When someone buys one of our books, we want them to be delighted with their experience. We make sure our packaging, shipping, and communication is just what we would want as buyers. Every so often we’ll get an email (not just feedback) from a buyer telling us what our book has meant to them. One woman was thrilled with the book about growing giant pumpkins that she bought for her husband. She wrote us several times to let us know how his pumpkin was coming along! We love to hear stories like that.


Satisfying Work


Copperfish Books is a great source of satisfaction for both of us. When we clean and repair books, it feels like we give them new life; when we sell them, we give them new homes. Books are something you can’t help but love!

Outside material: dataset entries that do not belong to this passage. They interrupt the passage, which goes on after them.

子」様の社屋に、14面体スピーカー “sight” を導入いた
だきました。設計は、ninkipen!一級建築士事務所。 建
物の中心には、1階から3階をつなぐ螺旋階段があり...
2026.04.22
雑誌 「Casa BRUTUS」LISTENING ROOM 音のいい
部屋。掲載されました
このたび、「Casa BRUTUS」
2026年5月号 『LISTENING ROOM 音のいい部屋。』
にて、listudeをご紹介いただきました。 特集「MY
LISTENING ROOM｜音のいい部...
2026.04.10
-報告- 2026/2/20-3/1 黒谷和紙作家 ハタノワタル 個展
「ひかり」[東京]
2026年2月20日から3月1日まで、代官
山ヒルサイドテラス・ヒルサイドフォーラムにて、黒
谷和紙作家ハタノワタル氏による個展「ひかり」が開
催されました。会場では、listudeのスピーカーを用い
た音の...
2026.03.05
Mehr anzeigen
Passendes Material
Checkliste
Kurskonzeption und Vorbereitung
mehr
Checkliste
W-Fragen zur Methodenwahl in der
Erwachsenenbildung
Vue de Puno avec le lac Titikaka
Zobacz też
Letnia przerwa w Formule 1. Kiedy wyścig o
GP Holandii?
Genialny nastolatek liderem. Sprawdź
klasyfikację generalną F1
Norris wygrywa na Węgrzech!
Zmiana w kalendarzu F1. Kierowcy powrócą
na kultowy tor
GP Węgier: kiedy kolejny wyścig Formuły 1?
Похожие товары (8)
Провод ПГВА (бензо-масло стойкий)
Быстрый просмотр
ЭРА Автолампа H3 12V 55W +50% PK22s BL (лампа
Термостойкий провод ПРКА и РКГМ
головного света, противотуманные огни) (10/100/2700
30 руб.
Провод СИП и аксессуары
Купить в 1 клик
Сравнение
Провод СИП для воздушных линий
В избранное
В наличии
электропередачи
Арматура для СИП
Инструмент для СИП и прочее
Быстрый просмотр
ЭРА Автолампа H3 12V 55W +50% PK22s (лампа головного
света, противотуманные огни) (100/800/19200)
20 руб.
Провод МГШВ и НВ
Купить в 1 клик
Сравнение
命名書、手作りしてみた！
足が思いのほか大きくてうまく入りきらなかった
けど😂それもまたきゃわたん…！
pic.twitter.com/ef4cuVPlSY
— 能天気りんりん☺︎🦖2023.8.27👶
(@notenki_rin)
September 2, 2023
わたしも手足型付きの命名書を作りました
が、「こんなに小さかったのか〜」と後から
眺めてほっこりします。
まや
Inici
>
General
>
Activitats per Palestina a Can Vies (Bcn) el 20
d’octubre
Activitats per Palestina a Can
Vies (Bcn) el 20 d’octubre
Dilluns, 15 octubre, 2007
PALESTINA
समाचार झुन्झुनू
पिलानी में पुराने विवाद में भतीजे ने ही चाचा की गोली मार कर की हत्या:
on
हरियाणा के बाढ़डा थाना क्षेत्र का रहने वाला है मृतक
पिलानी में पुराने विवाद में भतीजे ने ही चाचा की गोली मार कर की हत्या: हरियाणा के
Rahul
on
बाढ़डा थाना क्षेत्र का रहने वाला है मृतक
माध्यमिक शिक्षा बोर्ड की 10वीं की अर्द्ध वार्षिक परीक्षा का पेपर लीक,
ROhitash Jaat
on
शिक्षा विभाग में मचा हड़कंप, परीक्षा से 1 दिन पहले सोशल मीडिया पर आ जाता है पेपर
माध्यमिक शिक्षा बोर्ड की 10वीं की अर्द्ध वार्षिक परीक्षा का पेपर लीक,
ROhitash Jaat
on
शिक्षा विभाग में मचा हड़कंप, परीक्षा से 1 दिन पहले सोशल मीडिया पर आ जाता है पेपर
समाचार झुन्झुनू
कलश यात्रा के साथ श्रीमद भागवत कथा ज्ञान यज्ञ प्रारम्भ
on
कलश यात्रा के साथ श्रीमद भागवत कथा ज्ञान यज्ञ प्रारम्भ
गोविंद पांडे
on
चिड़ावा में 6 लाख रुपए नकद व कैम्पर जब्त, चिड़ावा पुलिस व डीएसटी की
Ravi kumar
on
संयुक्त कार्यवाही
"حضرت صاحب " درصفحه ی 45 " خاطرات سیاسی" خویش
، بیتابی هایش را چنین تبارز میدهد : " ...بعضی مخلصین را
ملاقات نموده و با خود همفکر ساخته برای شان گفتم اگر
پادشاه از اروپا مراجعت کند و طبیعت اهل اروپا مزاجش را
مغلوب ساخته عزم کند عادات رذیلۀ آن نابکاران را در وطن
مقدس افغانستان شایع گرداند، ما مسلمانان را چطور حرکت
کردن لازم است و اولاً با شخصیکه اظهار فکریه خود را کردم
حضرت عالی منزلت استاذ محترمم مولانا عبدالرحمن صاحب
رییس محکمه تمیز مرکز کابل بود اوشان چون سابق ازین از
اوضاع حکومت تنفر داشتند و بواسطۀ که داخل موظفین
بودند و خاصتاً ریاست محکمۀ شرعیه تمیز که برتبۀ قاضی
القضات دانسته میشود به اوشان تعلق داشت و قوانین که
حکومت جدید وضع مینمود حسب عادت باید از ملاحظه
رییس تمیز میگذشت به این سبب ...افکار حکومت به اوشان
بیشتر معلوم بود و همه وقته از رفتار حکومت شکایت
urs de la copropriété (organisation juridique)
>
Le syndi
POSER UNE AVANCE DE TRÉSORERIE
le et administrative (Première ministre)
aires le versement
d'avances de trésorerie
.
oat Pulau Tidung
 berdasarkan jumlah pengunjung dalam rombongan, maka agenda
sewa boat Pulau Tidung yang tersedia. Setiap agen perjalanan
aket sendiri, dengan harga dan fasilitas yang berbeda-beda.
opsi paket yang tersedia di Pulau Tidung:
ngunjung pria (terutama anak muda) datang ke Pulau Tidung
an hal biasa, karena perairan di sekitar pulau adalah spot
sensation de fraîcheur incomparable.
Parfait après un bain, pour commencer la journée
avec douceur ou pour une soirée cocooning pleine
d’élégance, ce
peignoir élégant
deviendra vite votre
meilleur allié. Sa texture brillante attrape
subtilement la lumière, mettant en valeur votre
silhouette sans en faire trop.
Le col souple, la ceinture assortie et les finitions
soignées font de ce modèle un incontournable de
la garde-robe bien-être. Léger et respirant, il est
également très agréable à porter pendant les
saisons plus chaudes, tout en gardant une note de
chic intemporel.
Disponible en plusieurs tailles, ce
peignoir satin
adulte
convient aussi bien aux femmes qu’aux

Having our own business is both fun and demanding. The independence is great and the lack of office politics is so refreshing. We work longer and harder than when we worked for someone else. But we really enjoy the work and are excited about building and improving our business.


Online bookselling is fast-growing, ever-changing, and challenging. We both like having work that we can “sink our teeth into” and that allows us to be creative and to learn. And learning is such a big part of having a successful business. We constantly educate ourselves about online retailing, bookselling, book repair, inventory management, publishing, and so much more. Online bookselling is neither easy nor a way to a fast buck. But it is truly satisfying work. Running our own business, being around books, feeling satisfied with our work—what more could we ask for?